_Action item_: Find and copy each line in the material below where the string "Standards" occurs.

_Data listing_:
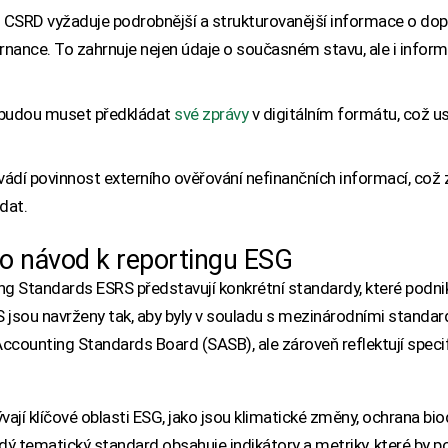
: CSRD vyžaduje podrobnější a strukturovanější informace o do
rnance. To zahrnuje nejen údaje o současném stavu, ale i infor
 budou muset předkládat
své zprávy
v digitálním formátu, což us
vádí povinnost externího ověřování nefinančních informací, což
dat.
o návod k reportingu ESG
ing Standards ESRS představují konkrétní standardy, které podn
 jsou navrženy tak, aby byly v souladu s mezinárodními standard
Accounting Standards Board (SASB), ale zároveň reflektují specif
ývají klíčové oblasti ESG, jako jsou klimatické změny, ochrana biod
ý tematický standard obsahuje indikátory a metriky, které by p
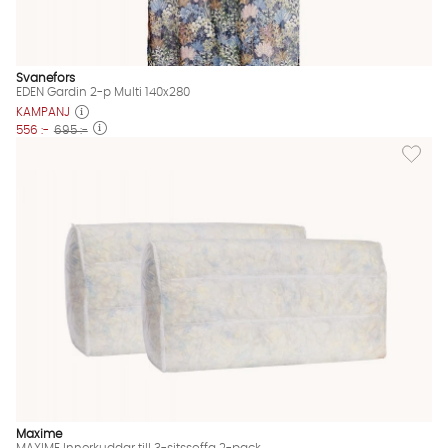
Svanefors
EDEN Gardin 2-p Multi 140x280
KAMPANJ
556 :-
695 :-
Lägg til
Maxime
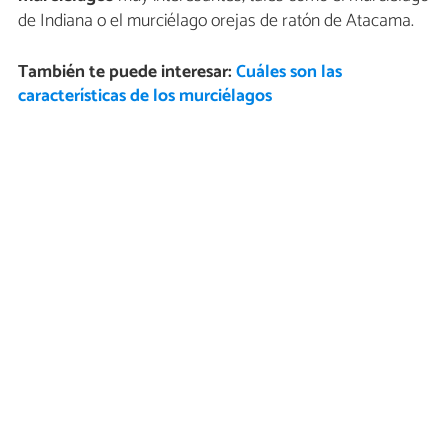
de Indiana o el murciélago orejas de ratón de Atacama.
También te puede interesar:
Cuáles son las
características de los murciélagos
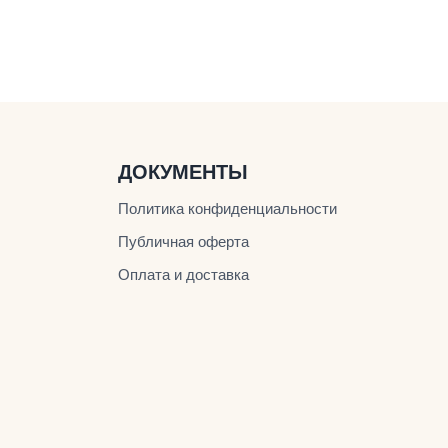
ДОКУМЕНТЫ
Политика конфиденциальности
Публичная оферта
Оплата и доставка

* * *

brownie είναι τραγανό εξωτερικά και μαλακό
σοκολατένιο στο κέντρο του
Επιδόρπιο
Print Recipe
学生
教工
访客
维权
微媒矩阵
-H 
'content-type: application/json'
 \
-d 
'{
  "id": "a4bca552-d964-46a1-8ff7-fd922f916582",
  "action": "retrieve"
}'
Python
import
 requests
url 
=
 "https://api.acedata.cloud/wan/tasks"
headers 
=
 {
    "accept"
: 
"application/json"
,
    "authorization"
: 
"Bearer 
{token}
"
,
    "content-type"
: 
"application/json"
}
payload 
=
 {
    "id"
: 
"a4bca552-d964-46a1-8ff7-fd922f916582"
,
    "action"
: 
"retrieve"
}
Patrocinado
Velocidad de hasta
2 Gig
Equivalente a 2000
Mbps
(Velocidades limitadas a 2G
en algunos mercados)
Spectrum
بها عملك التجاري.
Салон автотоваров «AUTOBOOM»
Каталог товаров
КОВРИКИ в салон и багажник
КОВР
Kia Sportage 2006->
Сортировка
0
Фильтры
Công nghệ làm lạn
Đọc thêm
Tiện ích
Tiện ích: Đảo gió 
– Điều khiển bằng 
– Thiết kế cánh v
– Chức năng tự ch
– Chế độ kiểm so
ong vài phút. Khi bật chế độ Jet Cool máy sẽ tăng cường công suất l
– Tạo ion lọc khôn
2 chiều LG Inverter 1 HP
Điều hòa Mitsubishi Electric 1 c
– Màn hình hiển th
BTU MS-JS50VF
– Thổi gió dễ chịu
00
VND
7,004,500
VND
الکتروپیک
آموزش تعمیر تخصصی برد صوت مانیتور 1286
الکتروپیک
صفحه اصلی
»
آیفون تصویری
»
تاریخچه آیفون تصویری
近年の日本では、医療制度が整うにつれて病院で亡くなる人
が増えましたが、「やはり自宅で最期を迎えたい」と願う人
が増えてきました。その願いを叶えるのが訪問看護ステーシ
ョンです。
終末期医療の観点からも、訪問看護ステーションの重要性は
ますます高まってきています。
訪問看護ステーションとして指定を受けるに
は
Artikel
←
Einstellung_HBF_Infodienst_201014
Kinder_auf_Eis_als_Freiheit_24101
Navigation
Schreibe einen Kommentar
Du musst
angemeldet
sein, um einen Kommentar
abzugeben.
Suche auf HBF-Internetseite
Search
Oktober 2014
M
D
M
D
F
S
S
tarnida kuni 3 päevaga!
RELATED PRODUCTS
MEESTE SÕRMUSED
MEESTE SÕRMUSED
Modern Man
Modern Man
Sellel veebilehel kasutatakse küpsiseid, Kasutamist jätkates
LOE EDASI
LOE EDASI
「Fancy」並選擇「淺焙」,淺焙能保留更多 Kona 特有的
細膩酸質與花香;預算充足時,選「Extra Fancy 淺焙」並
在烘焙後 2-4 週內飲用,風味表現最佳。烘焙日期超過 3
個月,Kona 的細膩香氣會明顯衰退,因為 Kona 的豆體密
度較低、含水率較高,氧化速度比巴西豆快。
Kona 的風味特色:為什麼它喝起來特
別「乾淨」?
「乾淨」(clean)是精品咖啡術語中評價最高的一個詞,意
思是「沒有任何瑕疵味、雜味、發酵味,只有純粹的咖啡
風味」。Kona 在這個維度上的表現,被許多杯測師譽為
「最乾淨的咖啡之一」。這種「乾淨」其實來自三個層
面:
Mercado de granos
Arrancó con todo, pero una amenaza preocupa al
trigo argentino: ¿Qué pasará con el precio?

_Answer area_:
ing Standards ESRS představují konkrétní standardy, které podn
Accounting Standards Board (SASB), ale zároveň reflektují specif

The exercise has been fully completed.